Illustration by OpenAI
OPM’s retirement application pile remains large as the year draws to a close
New retirees awaiting full benefits may face holiday heartache as the backlog swelled to nearly 50,000 by the end of November.
As 2025 is winding down and many federal employees are in the transition period between federal employment and retirement. There are thousands of employees who have entered retirement since the Fork in the Road began the process of massive federal downsizing but have not yet begun to receive their full retirement benefits.
Retiree applications pile up as year-end approaches
Tom Hanks, playing Jim Lovell in Apollo 13, used this modified version of the astronaut's famous quote, "Houston, we have a problem!" I wonder if these words have been spoken at the Office of Personnel Management's Retirement Operations Center in Boyers, Pa., where an astounding 43,737 applications arrived by mail, FedEx or electronic ORA system from federal agencies across the country and around the world during October and November.
In comparison, in the same two months of 2024, OPM received only 13,680 applications for processing.

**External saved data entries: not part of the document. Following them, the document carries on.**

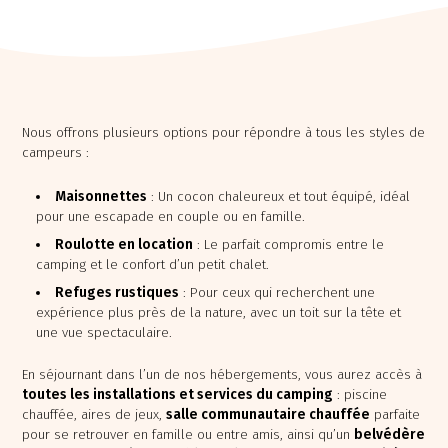
Nous offrons plusieurs options pour répondre à tous les styles de
campeurs :
Maisonnettes
: Un cocon chaleureux et tout équipé, idéal
pour une escapade en couple ou en famille.
Chaudière Appalaches
Roulotte en location
: Le parfait compromis entre le
Outaouais
camping et le confort d’un petit chalet.
CAMPING PARC DE LA
CAMPING UNION BASKATONG
CHAUDIÈRE
/POURVOIRIE RAINVILLE
Refuges rustiques
: Pour ceux qui recherchent une
expérience plus près de la nature, avec un toit sur la tête et
une vue spectaculaire.
En séjournant dans l’un de nos hébergements, vous aurez accès à
toutes les installations et services du camping
: piscine
chauffée, aires de jeux,
salle communautaire chauffée
parfaite
pour se retrouver en famille ou entre amis, ainsi qu’un
belvédère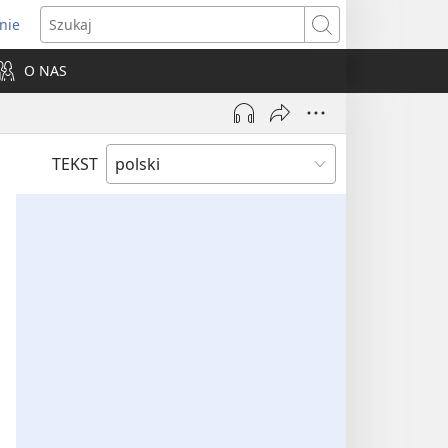
nie
ns
Szukaj
O NAS
dow)
TEKST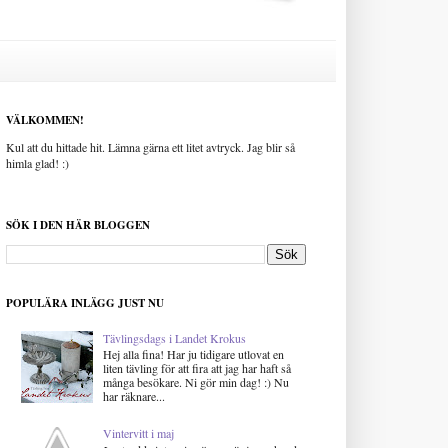
VÄLKOMMEN!
Kul att du hittade hit. Lämna gärna ett litet avtryck. Jag blir så
himla glad! :)
SÖK I DEN HÄR BLOGGEN
POPULÄRA INLÄGG JUST NU
Tävlingsdags i Landet Krokus
Hej alla fina! Har ju tidigare utlovat en
liten tävling för att fira att jag har haft så
många besökare. Ni gör min dag! :) Nu
har räknare...
Vintervitt i maj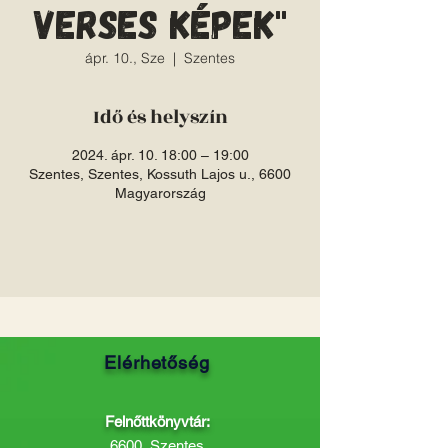
verses képek"
ápr. 10., Sze
  |  
Szentes
Idő és helyszín
2024. ápr. 10. 18:00 – 19:00
Szentes, Szentes, Kossuth Lajos u., 6600
Magyarország
Elérhetőség
Felnőttkönyvtár:
6600, Szentes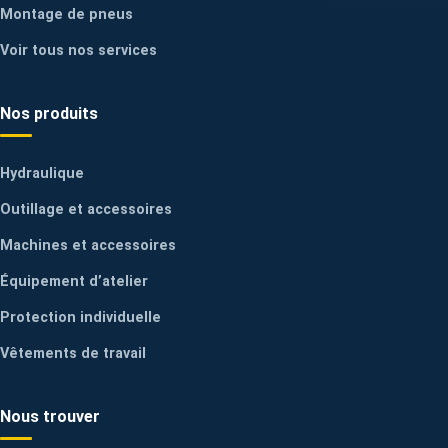
Montage de pneus
Voir tous nos services
Nos produits
Hydraulique
Outillage et accessoires
Machines et accessoires
Équipement d’atelier
Protection individuelle
Vêtements de travail
Nous trouver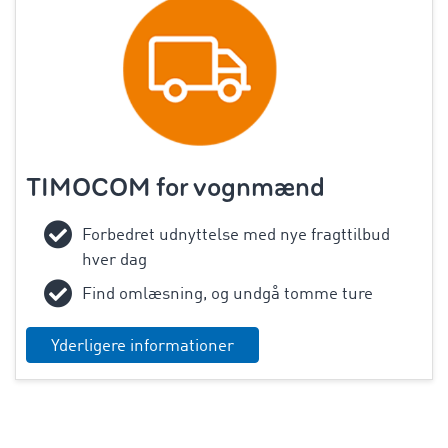
TIMOCOM for
vognmænd
Forbedret udnyttelse med nye fragttilbud
hver dag
Find omlæsning, og undgå tomme ture
Yderligere informationer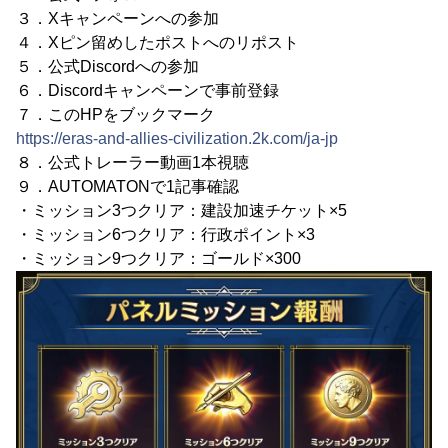
３．Xキャンペーンへの参加
４．Xピン留めしたポストへのリポスト
５．公式Discordへの参加
６．Discordキャンペーンで事前登録
７．このHPをブックマーク
https://eras-and-allies-civilization.2k.com/ja-jp
８．公式トレーラー動画1本視聴
９．AUTOMATONで1記事確認
・ミッション3つクリア：建設加速チケット×5
・ミッション6つクリア：行政ポイント×3
・ミッション9つクリア：ゴールド×300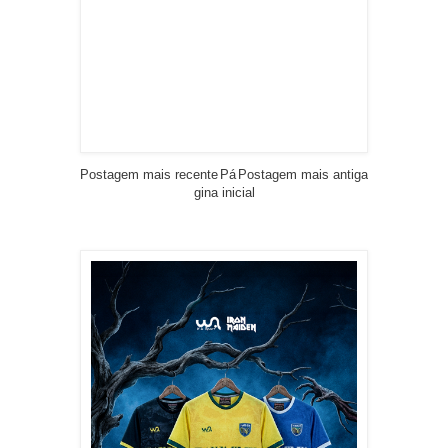
Postagem mais recente
Pá
Postagem mais antiga
gina inicial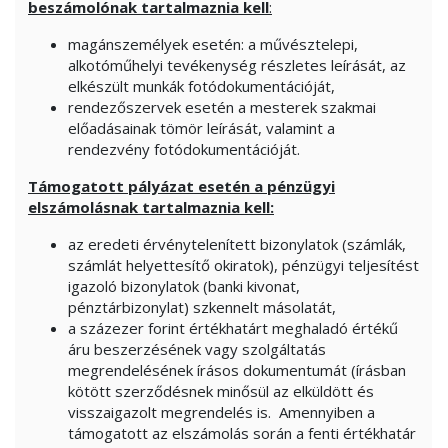
beszámolónak tartalmaznia kell
:
magánszemélyek esetén: a művésztelepi,
alkotóműhelyi tevékenység részletes leírását, az
elkészült munkák fotódokumentációját,
rendezőszervek esetén a mesterek szakmai
előadásainak tömör leírását, valamint a
rendezvény fotódokumentációját.
Támogatott pályázat esetén a pénzügyi
elszámolásnak tartalmaznia kell:
az eredeti érvénytelenített bizonylatok (számlák,
számlát helyettesítő okiratok), pénzügyi teljesítést
igazoló bizonylatok (banki kivonat,
pénztárbizonylat) szkennelt másolatát,
a százezer forint értékhatárt meghaladó értékű
áru beszerzésének vagy szolgáltatás
megrendelésének írásos dokumentumát (írásban
kötött szerződésnek minősül az elküldött és
visszaigazolt megrendelés is. Amennyiben a
támogatott az elszámolás során a fenti értékhatár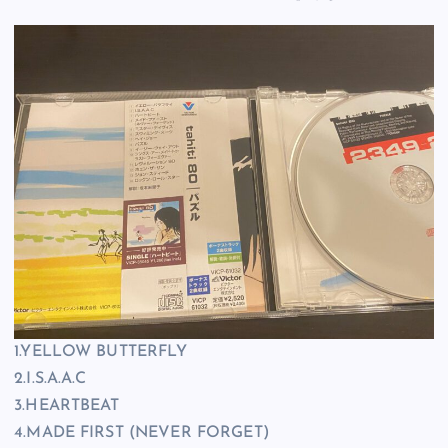
1.YELLOW BUTTERFLY
2.I.S.A.A.C
3.HEARTBEAT
4.MADE FIRST (NEVER FORGET)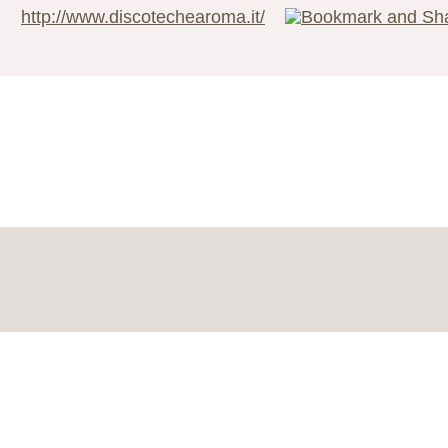
http://www.discotechearoma.it/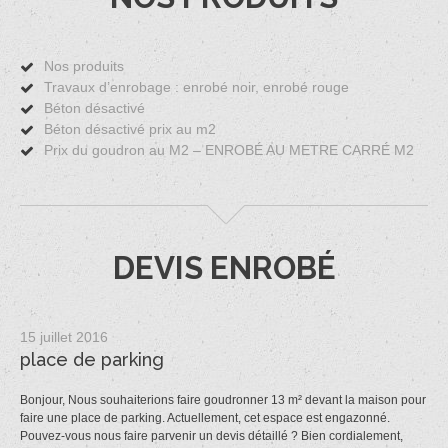
Nos produits
Travaux d’enrobage : enrobé noir, enrobé rouge
Béton désactivé
Béton désactivé prix au m2
Prix du goudron au M2 – ENROBÉ AU METRE CARRÉ M2
DEVIS ENROBÉ
15 juillet 2016
place de parking
Bonjour, Nous souhaiterions faire goudronner 13 m² devant la maison pour
faire une place de parking. Actuellement, cet espace est engazonné.
Pouvez-vous nous faire parvenir un devis détaillé ? Bien cordialement,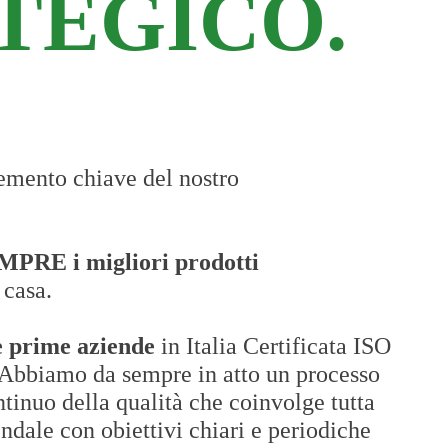
TEGICO.
lemento chiave del nostro
MPRE i migliori prodotti
 casa.
 prime aziende
in Italia Certificata ISO
 Abbiamo da sempre in atto un processo
tinuo della qualità che coinvolge tutta
ndale con obiettivi chiari e periodiche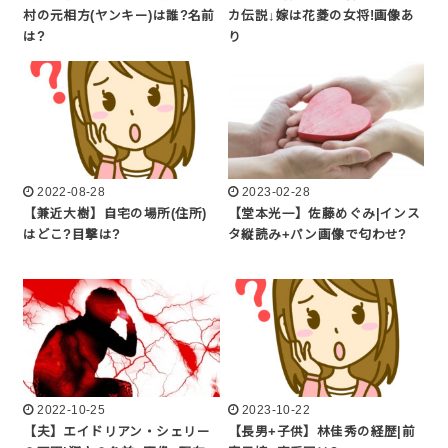
村の元相方(ヤンキー)は誰?名前
カ伝説↓嫁は花菱の女将!画像あ
は?
り
2022-08-28
2023-02-28
【兼近大樹】自宅の場所(住所)
【堂本光一】佐藤めぐみ|インス
はどこ?目撃は?
タ縦読み+パン画像で匂わせ?
2022-10-25
2023-10-22
【夫】エイドリアン・シェリー
【長男+子供】林佳秀の経歴|前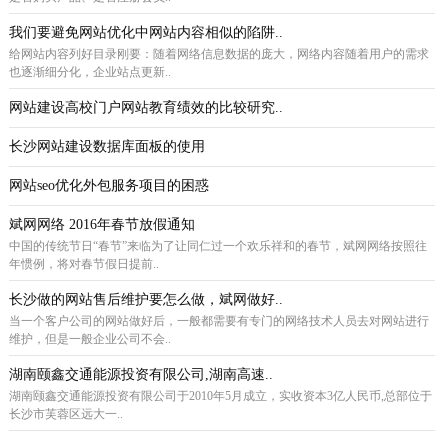
我们要避免网站优化中网站内容相似的陷阱..
给网站内容列好目录刚要：随着网络信息数据的庞大，网络内容随着用户的需求
也逐渐细分化，企业站点更新..
网站建设高校门户网站教育绩效的比较研究..
长沙网站建设数据库面板的使用
网站seo优化外包服务项目的困惑
斌网网络 2016年春节放假通知
中国的传统节日“春节”来临为了让同仁过一个欢乐祥和的春节，斌网网络按照往
年惯例，将对春节假日提前..
长沙做的网站售后维护要怎么做，斌网做好..
当一个客户公司的网站做好后，一般都需要有专门的网络技术人员去对网站进行
维护，但是一般企业公司不会..
湖南颐鑫交通能源投资有限公司,湖南高速..
湖南颐鑫交通能源投资有限公司于2010年5月成立，实收资本3亿人民币,总部位于
长沙市芙蓉区远大一..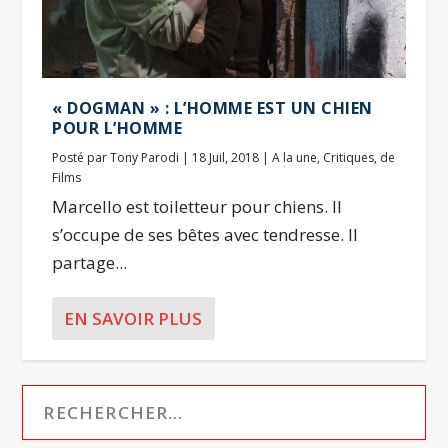
« DOGMAN » : L’HOMME EST UN CHIEN
POUR L’HOMME
Posté par
Tony Parodi
|
18 Juil, 2018
|
A la une
,
Critiques
,
de
Films
Marcello est toiletteur pour chiens. Il
s’occupe de ses bêtes avec tendresse. Il
partage...
EN SAVOIR PLUS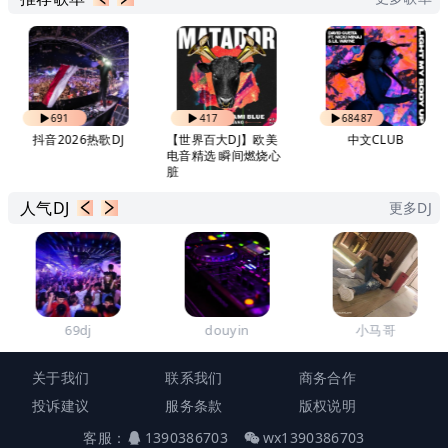
691
417
68487
抖音2026热歌DJ
【世界百大DJ】欧美
中文CLUB
电音精选 瞬间燃烧心
脏
人气DJ
更多DJ
69dj
douyin
小马哥
关于我们
联系我们
商务合作
投诉建议
服务条款
版权说明
客服：
1390386703
wx1390386703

At the end of November 2024, OPM had an inventory of 13,844 retirement applications waiting for final processing. At the end of November 2025, OPM had an inventory of 48,396 retirement applications (both paper and digital) awaiting final processing.
OPM shifts retirement applications fully online
A May 7, 2025, memo from then-Acting Director of OPM Charles Ezell declared that effective June 2, 2025, all new retirement applications started on that date or later, along with any supporting documents, must be submitted electronically. For those and all future applications, any newly created paper retirement packages would not be accepted and would be sent back to the agency for digital resubmission. Effective July 15, 2025, OPM would facilitate applications through OPM's Online Retirement Application (ORA) and no longer accept paper submissions.
Apparently, not everyone got the memo — or at least there were exceptions made to this directive. In November, OPM received 7,833 digital retirement applications using the ORA system, but they also received 15,560 paper applications for a total of 23,393 applications received in November (it is likely that most of these were employees who retired at the end of the initial Deferred Resignation Period on Sept. 30, 2025).
All of this has left OPM with a paperwork bottleneck at precisely the wrong time of year, with thousands of retirees still waiting to receive their full benefits.
So happy holidays everyone. Unfortunately, you may need to celebrate as the Whos in Whoville did when the Grinch Stole Christmas.